Question

If $F( - 1,1) \to B$ is a function defined by $f(x) = {\tan ^{ - 1}}\left( {\dfrac{{2x}}{{1 - {x^2}}}} \right)$, then f is both one-one and onto when B is the interval
A. $\left[ { - \dfrac{\pi }{2},\dfrac{\pi }{2}} \right]$
B. $\left( { - \dfrac{\pi }{2},\dfrac{\pi }{2}} \right)$
C. $\left[ {0,\dfrac{\pi }{2}} \right]$
D. $\left( {0,\dfrac{\pi }{2}} \right)$

Answer 1

Hint: Given, $F( - 1,1) \to B$ is a function defined by $f(x) = {\tan ^{ - 1}}\left( {\dfrac{{2x}}{{1 - {x^2}}}} \right)$, then f is both one-one and onto.

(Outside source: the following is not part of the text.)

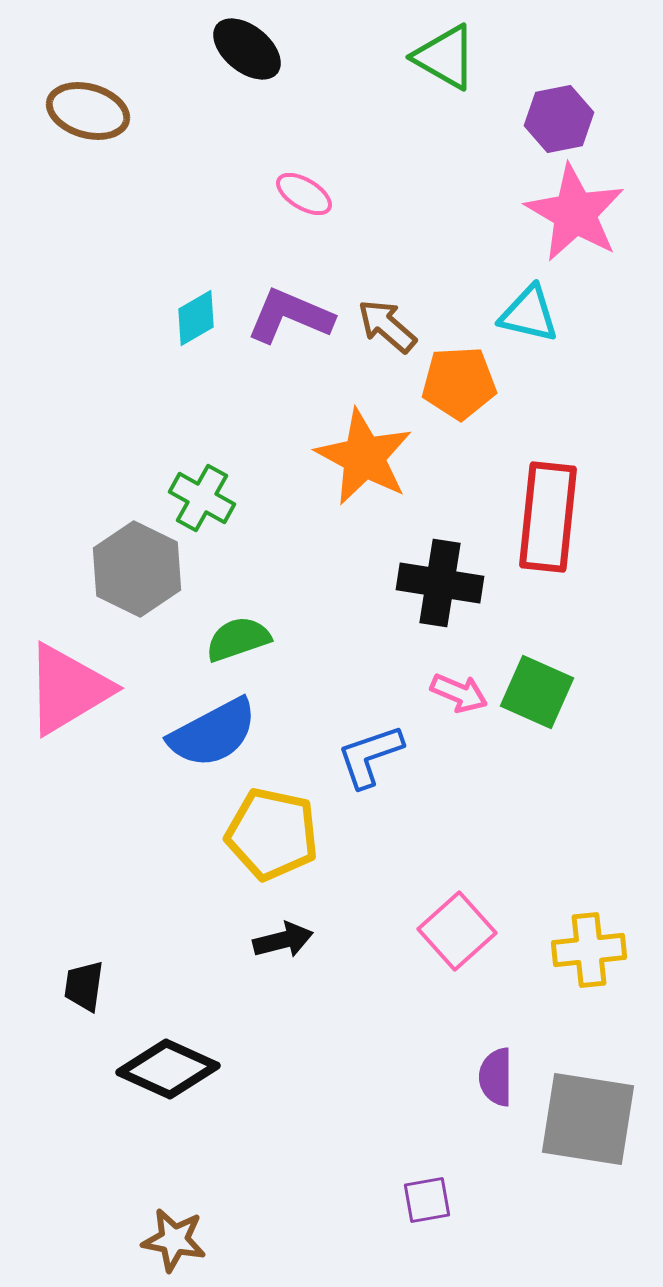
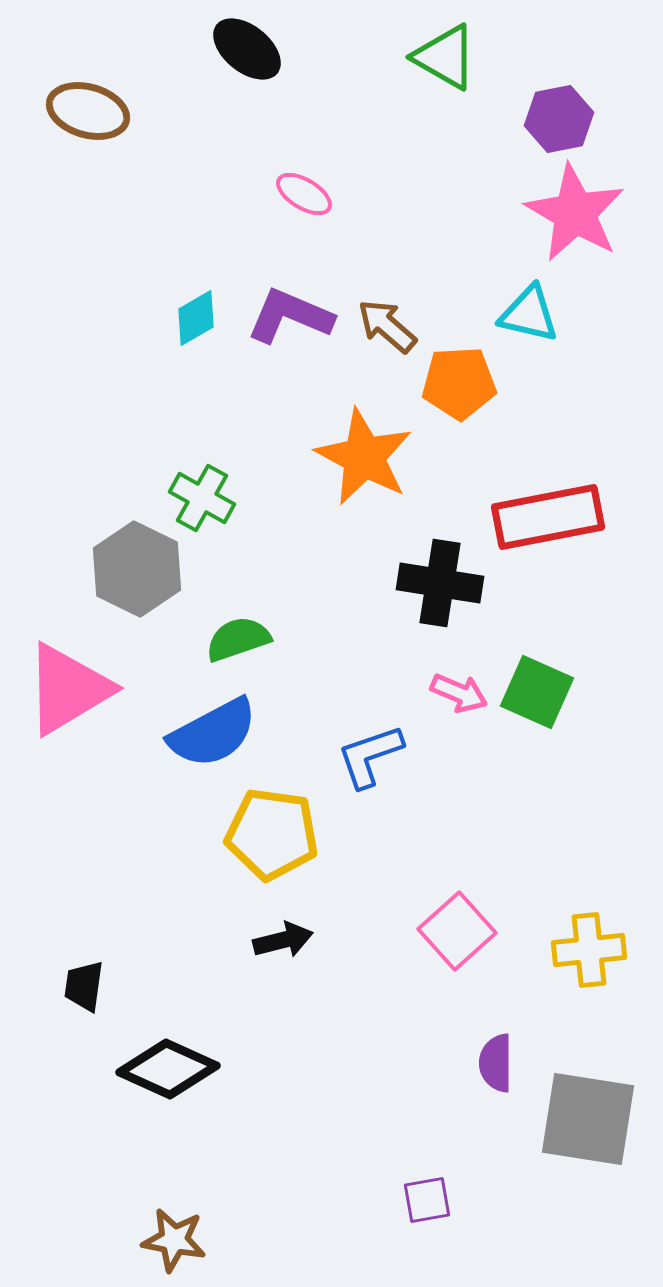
red rectangle: rotated 73 degrees clockwise
yellow pentagon: rotated 4 degrees counterclockwise
purple semicircle: moved 14 px up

We have to find the interval of B. First, we will assume $x = \tan \theta $, then simplify the value of $f(x)$. After simplification we put the value of $\theta $ in $f(x)$ and find where the function is strictly increasing then we find the interval of B.

Complete step by step Solution:
A function is a process or a relation that associates each element $x$ of a non-empty set $X$, at least to a single element $y$ of another non-empty set $Y$. A relation $f$ from a set $X$ (the domain of the function) to another set $Y$ (the co-domain of the function) is called a function in math.
A one-to-one function is a function that maps distinct elements of its domain to distinct elements of its codomain.
If for every element of $Y$, there is at least one or more than one element mapped with $X$, then the function is said to be onto function.
Given, $F( - 1,1) \to B$
$f(x) = {\tan ^{ - 1}}\left( {\dfrac{{2x}}{{1 - {x^2}}}} \right)$
Let $x = \tan \theta $
Putting in $f(x)$
$f(x) = {\tan ^{ - 1}}\left( {\dfrac{{2\tan \theta }}{{1 - {{\tan }^2}\theta }}} \right)$
We know that $\tan 2\theta = \dfrac{{2\tan \theta }}{{1 - {{\tan }^2}\theta }}$
$f(x) = {\tan ^{ - 1}}\left( {\tan 2\theta } \right)$
$f(x) = 2\theta $ (1)
$x = \tan \theta $
$\theta = {\tan ^{ - 1}}x$
Putting in (1)
$f(x) = 2{\tan ^{ - 1}}x$
$f(x)$ is strictly increasing in $( - 1,1)$
A strictly increasing function is a function that always increases over its entire domain. It isn’t allowed any dips and the function cannot stay constant for even a short time. For example, if a function might increase everywhere then at infinity, it might drop off into an abyss.
$f( - 1) = 2\tan \left( {{{\tan }^{ - 1}}( - 1)} \right)$
$ = 2\left( { - \dfrac{\pi }{4}} \right)$
$ = - \dfrac{\pi }{2}$
$f(1) = 2\tan \left( {{{\tan }^{ - 1}}(1)} \right)$
$ = 2\left( {\dfrac{\pi }{4}} \right)$
$ = \dfrac{\pi }{2}$
So, $B = \left( { - \dfrac{\pi }{2},\dfrac{\pi }{2}} \right)$

Hence, the correct option is B.

Note: Students should pay attention while solving the solution to get the correct interval. They should assume the correct function and the wrong function can lead to giving incorrect answers.